◆ Exercise requirements: Copy out the entries below precisely; nothing is to be omitted.

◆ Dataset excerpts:
++++++++

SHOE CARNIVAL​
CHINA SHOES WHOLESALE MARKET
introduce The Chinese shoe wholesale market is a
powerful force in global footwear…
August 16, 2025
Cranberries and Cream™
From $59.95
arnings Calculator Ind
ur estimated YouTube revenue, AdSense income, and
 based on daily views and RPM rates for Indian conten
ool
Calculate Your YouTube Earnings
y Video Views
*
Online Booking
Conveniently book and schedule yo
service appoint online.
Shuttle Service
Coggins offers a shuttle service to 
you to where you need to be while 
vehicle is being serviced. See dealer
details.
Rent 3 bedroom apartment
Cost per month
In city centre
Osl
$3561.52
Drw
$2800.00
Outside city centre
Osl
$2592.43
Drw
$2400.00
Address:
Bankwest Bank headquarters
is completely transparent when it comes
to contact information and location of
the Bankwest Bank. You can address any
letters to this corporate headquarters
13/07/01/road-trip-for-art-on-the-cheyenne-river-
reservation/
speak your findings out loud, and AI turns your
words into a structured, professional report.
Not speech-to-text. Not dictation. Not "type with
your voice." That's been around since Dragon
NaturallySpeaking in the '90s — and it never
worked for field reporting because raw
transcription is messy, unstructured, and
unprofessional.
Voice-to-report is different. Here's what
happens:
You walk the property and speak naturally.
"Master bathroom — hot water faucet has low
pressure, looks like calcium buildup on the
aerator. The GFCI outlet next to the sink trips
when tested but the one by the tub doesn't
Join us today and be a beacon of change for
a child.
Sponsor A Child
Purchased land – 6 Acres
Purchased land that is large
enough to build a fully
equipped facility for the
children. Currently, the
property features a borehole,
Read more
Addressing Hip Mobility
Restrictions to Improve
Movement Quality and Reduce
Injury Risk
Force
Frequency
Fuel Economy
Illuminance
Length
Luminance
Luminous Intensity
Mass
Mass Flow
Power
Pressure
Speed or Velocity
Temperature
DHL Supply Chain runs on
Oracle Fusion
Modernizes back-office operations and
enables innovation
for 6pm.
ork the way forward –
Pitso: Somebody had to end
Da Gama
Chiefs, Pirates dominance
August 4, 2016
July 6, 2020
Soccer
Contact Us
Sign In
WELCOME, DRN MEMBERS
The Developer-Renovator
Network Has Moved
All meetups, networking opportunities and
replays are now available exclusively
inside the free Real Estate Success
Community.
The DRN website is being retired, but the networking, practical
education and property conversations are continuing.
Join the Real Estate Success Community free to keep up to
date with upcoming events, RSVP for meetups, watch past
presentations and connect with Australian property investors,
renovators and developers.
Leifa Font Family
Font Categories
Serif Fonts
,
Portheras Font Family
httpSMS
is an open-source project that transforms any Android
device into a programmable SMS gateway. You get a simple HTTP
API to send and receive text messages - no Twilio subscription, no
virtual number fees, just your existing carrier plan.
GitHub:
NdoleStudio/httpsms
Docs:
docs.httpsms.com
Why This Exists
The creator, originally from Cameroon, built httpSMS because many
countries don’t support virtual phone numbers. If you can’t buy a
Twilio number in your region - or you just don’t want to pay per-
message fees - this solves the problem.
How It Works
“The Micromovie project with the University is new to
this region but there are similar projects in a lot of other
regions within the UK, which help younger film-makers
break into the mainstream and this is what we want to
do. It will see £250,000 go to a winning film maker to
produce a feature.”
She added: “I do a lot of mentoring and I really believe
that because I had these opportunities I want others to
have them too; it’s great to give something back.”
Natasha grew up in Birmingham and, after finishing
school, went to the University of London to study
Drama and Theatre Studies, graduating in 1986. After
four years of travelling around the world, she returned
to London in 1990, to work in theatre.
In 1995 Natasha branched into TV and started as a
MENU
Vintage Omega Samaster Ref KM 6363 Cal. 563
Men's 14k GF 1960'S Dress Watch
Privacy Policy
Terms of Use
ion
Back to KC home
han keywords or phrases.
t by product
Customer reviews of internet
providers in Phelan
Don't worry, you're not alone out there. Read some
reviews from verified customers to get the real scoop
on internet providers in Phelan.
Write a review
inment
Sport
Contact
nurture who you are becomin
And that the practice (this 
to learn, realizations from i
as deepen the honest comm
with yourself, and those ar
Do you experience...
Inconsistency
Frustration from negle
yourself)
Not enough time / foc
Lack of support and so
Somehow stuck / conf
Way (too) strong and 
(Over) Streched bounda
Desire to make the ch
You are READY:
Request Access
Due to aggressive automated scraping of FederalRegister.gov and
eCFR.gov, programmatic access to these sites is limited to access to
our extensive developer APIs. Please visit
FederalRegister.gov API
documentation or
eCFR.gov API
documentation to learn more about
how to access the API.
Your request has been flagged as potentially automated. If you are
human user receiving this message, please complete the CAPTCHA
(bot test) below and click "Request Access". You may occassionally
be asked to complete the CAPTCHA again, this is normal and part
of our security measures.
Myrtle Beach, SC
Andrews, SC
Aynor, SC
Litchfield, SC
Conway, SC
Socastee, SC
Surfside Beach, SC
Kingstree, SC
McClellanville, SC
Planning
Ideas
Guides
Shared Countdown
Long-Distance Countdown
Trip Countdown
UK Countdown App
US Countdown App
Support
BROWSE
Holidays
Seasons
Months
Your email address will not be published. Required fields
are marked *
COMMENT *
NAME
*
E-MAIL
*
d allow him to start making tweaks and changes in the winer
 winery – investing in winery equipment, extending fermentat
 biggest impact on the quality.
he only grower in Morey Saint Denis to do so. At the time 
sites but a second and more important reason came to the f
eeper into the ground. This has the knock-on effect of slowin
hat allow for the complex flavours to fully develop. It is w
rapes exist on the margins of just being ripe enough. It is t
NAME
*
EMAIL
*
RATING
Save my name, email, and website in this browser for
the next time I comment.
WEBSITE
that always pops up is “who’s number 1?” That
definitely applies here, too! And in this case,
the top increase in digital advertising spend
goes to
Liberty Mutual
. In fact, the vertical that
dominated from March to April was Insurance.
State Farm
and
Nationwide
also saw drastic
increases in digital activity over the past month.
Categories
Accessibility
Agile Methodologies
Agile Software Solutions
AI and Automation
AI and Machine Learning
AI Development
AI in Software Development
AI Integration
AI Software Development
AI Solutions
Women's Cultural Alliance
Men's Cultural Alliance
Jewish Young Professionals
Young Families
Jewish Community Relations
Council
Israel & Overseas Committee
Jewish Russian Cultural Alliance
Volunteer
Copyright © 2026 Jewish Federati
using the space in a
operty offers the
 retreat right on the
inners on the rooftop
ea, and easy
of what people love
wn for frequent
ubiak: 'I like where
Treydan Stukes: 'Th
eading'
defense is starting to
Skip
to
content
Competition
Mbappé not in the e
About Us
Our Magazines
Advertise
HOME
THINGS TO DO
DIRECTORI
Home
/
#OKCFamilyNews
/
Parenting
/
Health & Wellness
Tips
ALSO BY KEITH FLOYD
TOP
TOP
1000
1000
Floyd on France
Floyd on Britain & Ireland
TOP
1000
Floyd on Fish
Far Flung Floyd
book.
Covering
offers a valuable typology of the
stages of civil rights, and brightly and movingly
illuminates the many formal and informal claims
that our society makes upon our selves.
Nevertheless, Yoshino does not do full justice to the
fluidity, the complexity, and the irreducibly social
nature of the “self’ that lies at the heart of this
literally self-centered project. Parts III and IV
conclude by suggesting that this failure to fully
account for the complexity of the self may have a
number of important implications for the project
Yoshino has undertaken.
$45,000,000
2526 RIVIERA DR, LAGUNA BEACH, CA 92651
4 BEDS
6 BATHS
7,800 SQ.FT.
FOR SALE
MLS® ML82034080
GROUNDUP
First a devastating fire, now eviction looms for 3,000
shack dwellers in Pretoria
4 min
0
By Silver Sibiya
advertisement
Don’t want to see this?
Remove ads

++++++++

◆ Answer section:
SHOE CARNIVAL​
CHINA SHOES WHOLESALE MARKET
introduce The Chinese shoe wholesale market is a
powerful force in global footwear…
August 16, 2025
Cranberries and Cream™
From $59.95
arnings Calculator Ind
ur estimated YouTube revenue, AdSense income, and
 based on daily views and RPM rates for Indian conten
ool
Calculate Your YouTube Earnings
y Video Views
*
Online Booking
Conveniently book and schedule yo
service appoint online.
Shuttle Service
Coggins offers a shuttle service to 
you to where you need to be while 
vehicle is being serviced. See dealer
details.
Rent 3 bedroom apartment
Cost per month
In city centre
Osl
$3561.52
Drw
$2800.00
Outside city centre
Osl
$2592.43
Drw
$2400.00
Address:
Bankwest Bank headquarters
is completely transparent when it comes
to contact information and location of
the Bankwest Bank. You can address any
letters to this corporate headquarters
13/07/01/road-trip-for-art-on-the-cheyenne-river-
reservation/
speak your findings out loud, and AI turns your
words into a structured, professional report.
Not speech-to-text. Not dictation. Not "type with
your voice." That's been around since Dragon
NaturallySpeaking in the '90s — and it never
worked for field reporting because raw
transcription is messy, unstructured, and
unprofessional.
Voice-to-report is different. Here's what
happens:
You walk the property and speak naturally.
"Master bathroom — hot water faucet has low
pressure, looks like calcium buildup on the
aerator. The GFCI outlet next to the sink trips
when tested but the one by the tub doesn't
Join us today and be a beacon of change for
a child.
Sponsor A Child
Purchased land – 6 Acres
Purchased land that is large
enough to build a fully
equipped facility for the
children. Currently, the
property features a borehole,
Read more
Addressing Hip Mobility
Restrictions to Improve
Movement Quality and Reduce
Injury Risk
Force
Frequency
Fuel Economy
Illuminance
Length
Luminance
Luminous Intensity
Mass
Mass Flow
Power
Pressure
Speed or Velocity
Temperature
DHL Supply Chain runs on
Oracle Fusion
Modernizes back-office operations and
enables innovation
for 6pm.
ork the way forward –
Pitso: Somebody had to end
Da Gama
Chiefs, Pirates dominance
August 4, 2016
July 6, 2020
Soccer
Contact Us
Sign In
WELCOME, DRN MEMBERS
The Developer-Renovator
Network Has Moved
All meetups, networking opportunities and
replays are now available exclusively
inside the free Real Estate Success
Community.
The DRN website is being retired, but the networking, practical
education and property conversations are continuing.
Join the Real Estate Success Community free to keep up to
date with upcoming events, RSVP for meetups, watch past
presentations and connect with Australian property investors,
renovators and developers.
Leifa Font Family
Font Categories
Serif Fonts
,
Portheras Font Family
httpSMS
is an open-source project that transforms any Android
device into a programmable SMS gateway. You get a simple HTTP
API to send and receive text messages - no Twilio subscription, no
virtual number fees, just your existing carrier plan.
GitHub:
NdoleStudio/httpsms
Docs:
docs.httpsms.com
Why This Exists
The creator, originally from Cameroon, built httpSMS because many
countries don’t support virtual phone numbers. If you can’t buy a
Twilio number in your region - or you just don’t want to pay per-
message fees - this solves the problem.
How It Works
“The Micromovie project with the University is new to
this region but there are similar projects in a lot of other
regions within the UK, which help younger film-makers
break into the mainstream and this is what we want to
do. It will see £250,000 go to a winning film maker to
produce a feature.”
She added: “I do a lot of mentoring and I really believe
that because I had these opportunities I want others to
have them too; it’s great to give something back.”
Natasha grew up in Birmingham and, after finishing
school, went to the University of London to study
Drama and Theatre Studies, graduating in 1986. After
four years of travelling around the world, she returned
to London in 1990, to work in theatre.
In 1995 Natasha branched into TV and started as a
MENU
Vintage Omega Samaster Ref KM 6363 Cal. 563
Men's 14k GF 1960'S Dress Watch
Privacy Policy
Terms of Use
ion
Back to KC home
han keywords or phrases.
t by product
Customer reviews of internet
providers in Phelan
Don't worry, you're not alone out there. Read some
reviews from verified customers to get the real scoop
on internet providers in Phelan.
Write a review
inment
Sport
Contact
nurture who you are becomin
And that the practice (this 
to learn, realizations from i
as deepen the honest comm
with yourself, and those ar
Do you experience...
Inconsistency
Frustration from negle
yourself)
Not enough time / foc
Lack of support and so
Somehow stuck / conf
Way (too) strong and 
(Over) Streched bounda
Desire to make the ch
You are READY:
Request Access
Due to aggressive automated scraping of FederalRegister.gov and
eCFR.gov, programmatic access to these sites is limited to access to
our extensive developer APIs. Please visit
FederalRegister.gov API
documentation or
eCFR.gov API
documentation to learn more about
how to access the API.
Your request has been flagged as potentially automated. If you are
human user receiving this message, please complete the CAPTCHA
(bot test) below and click "Request Access". You may occassionally
be asked to complete the CAPTCHA again, this is normal and part
of our security measures.
Myrtle Beach, SC
Andrews, SC
Aynor, SC
Litchfield, SC
Conway, SC
Socastee, SC
Surfside Beach, SC
Kingstree, SC
McClellanville, SC
Planning
Ideas
Guides
Shared Countdown
Long-Distance Countdown
Trip Countdown
UK Countdown App
US Countdown App
Support
BROWSE
Holidays
Seasons
Months
Your email address will not be published. Required fields
are marked *
COMMENT *
NAME
*
E-MAIL
*
d allow him to start making tweaks and changes in the winer
 winery – investing in winery equipment, extending fermentat
 biggest impact on the quality.
he only grower in Morey Saint Denis to do so. At the time 
sites but a second and more important reason came to the f
eeper into the ground. This has the knock-on effect of slowin
hat allow for the complex flavours to fully develop. It is w
rapes exist on the margins of just being ripe enough. It is t
NAME
*
EMAIL
*
RATING
Save my name, email, and website in this browser for
the next time I comment.
WEBSITE
that always pops up is “who’s number 1?” That
definitely applies here, too! And in this case,
the top increase in digital advertising spend
goes to
Liberty Mutual
. In fact, the vertical that
dominated from March to April was Insurance.
State Farm
and
Nationwide
also saw drastic
increases in digital activity over the past month.
Categories
Accessibility
Agile Methodologies
Agile Software Solutions
AI and Automation
AI and Machine Learning
AI Development
AI in Software Development
AI Integration
AI Software Development
AI Solutions
Women's Cultural Alliance
Men's Cultural Alliance
Jewish Young Professionals
Young Families
Jewish Community Relations
Council
Israel & Overseas Committee
Jewish Russian Cultural Alliance
Volunteer
Copyright © 2026 Jewish Federati
using the space in a
operty offers the
 retreat right on the
inners on the rooftop
ea, and easy
of what people love
wn for frequent
ubiak: 'I like where
Treydan Stukes: 'Th
eading'
defense is starting to
Skip
to
content
Competition
Mbappé not in the e
About Us
Our Magazines
Advertise
HOME
THINGS TO DO
DIRECTORI
Home
/
#OKCFamilyNews
/
Parenting
/
Health & Wellness
Tips
ALSO BY KEITH FLOYD
TOP
TOP
1000
1000
Floyd on France
Floyd on Britain & Ireland
TOP
1000
Floyd on Fish
Far Flung Floyd
book.
Covering
offers a valuable typology of the
stages of civil rights, and brightly and movingly
illuminates the many formal and informal claims
that our society makes upon our selves.
Nevertheless, Yoshino does not do full justice to the
fluidity, the complexity, and the irreducibly social
nature of the “self’ that lies at the heart of this
literally self-centered project. Parts III and IV
conclude by suggesting that this failure to fully
account for the complexity of the self may have a
number of important implications for the project
Yoshino has undertaken.
$45,000,000
2526 RIVIERA DR, LAGUNA BEACH, CA 92651
4 BEDS
6 BATHS
7,800 SQ.FT.
FOR SALE
MLS® ML82034080
GROUNDUP
First a devastating fire, now eviction looms for 3,000
shack dwellers in Pretoria
4 min
0
By Silver Sibiya
advertisement
Don’t want to see this?
Remove ads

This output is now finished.